Although Gordon's answer is definitely shorter and almost certainly faster as well, I was toying with the idea on how to minimize the code change when the number of combinations increase.

And I can come up with is something for Postgres which is by no means shorter, but more "change-friendly":

with recursive params (val) as (
   values (1),(2),(3) -- these are the input values
), all_combinations as (
   select array[val] as elements
   from params
   union all
   select ac.elements||p.val
   from params p
     join all_combinations ac 
       on array_length(ac.elements,1) < (select count(*) from params)
)
select *
from the_table
where array[id1,id2,id3] = any (select elements from all_combinations);

What does it do?

First we create a CTE holding the values we are looking for, the recursive CTE then builds a list of all possible permutations from those values. This list will include too many elements because it will also hold arrays with 1 or two elements.

The final select that puts the columns that should be compared into an array and compares that with the permutations generated by the CTE.

Here is a SQLFiddle example: http://sqlfiddle.com/#!15/43066/1

When the number of values (and columns) increase you only need to add the new value to the values row constructor and add the additional column to the array of columns in the where condition.

  • I was reading about recursive in PostgreSQL and wondering how to use it to do the job. thanks for sharing. – Gabriel Mazetto Mar 05 '14 at 20:43
  • @GabrielMazetto It's not only the CTE but also the efficiency of arrays in Postgres that really helps here. I would probably put the permutation generation (the two CTEs) into a function if that was something that is used very often. You then can simply write: `select * from the_table where array[id1,id2,id3] = any (select elements from generate_permutation(1,2,3)` –  Mar 05 '14 at 20:50
  • If you sort the array, you can reduce to a single equality check. – Erwin Brandstetter Mar 05 '14 at 23:05
1

Using a naive approach, I would use the in clause for this job, and since there should not be any repetition, exclude when the fields repeat.

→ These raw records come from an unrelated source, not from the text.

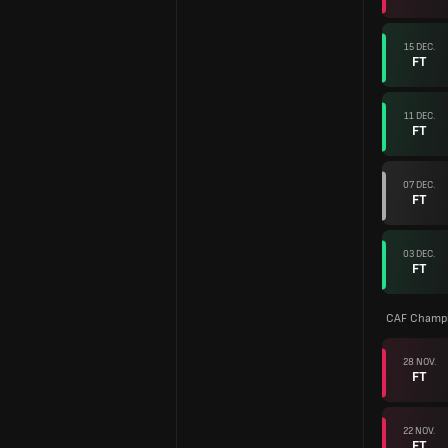
15 DEC.
FT
11 DEC.
FT
07 DEC.
FT
03 DEC.
FT
CAF Champi
28 NOV.
FT
22 NOV.
FT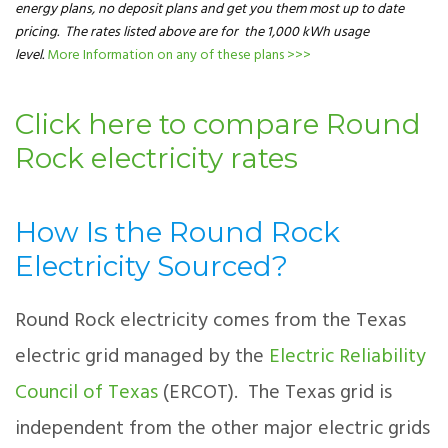
energy plans, no deposit plans and get you them most up to date
pricing. The rates listed above are for the 1,000 kWh usage
level.
More Information on any of these plans >>>
Click here to compare Round
Rock electricity rates
How Is the Round Rock
Electricity Sourced?
Round Rock electricity comes from the Texas
electric grid managed by the
Electric Reliability
Council of Texas
(ERCOT). The Texas grid is
independent from the other major electric grids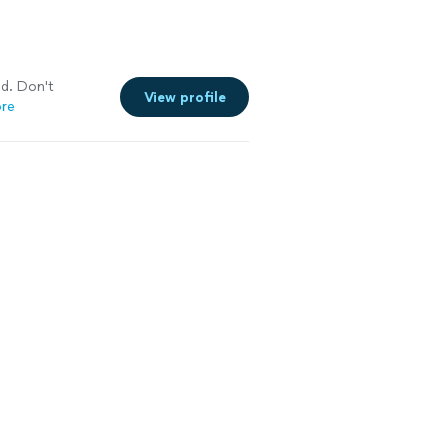
ed. Don't
View profile
re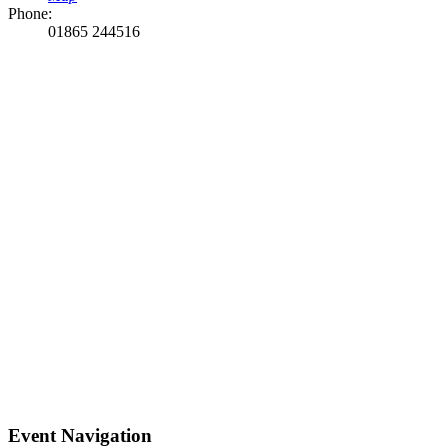
Phone:
01865 244516
Event Navigation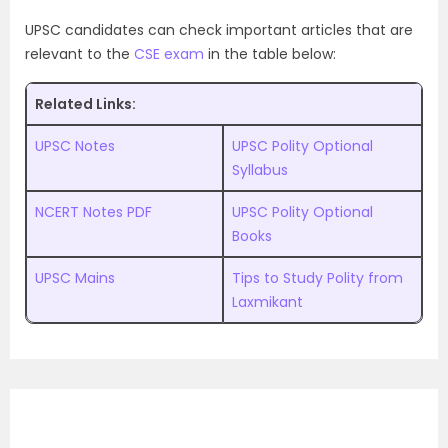
UPSC candidates can check important articles that are
relevant to the
CSE exam
in the table below:
Related Links:
UPSC Notes
UPSC Polity Optional
Syllabus
NCERT Notes PDF
UPSC Polity Optional
Books
UPSC Mains
Tips to Study Polity from
Laxmikant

There is also some optimisations you could do.

First you can exclude the last field, since:

A <> B, A <> C
A <> B, B <> C, 

Also means that:

C <> B,  C <> A

And also, the following queries doesn't need a previously queried field, since:

A <> B == B <> A

The query would be written as:

SELECT * FROM table
WHERE :val1 in (fieldA, fieldB, fieldC) and
  :val2 in (fieldA, fieldB, fieldC) and
  :val3 in (fieldA, fieldB, fieldC) and
  fieldA not in (fieldB, fieldC) and
  fieldB <> fieldC

This is a naive approach, there are probably others which use the MySQL API, but this one does the job.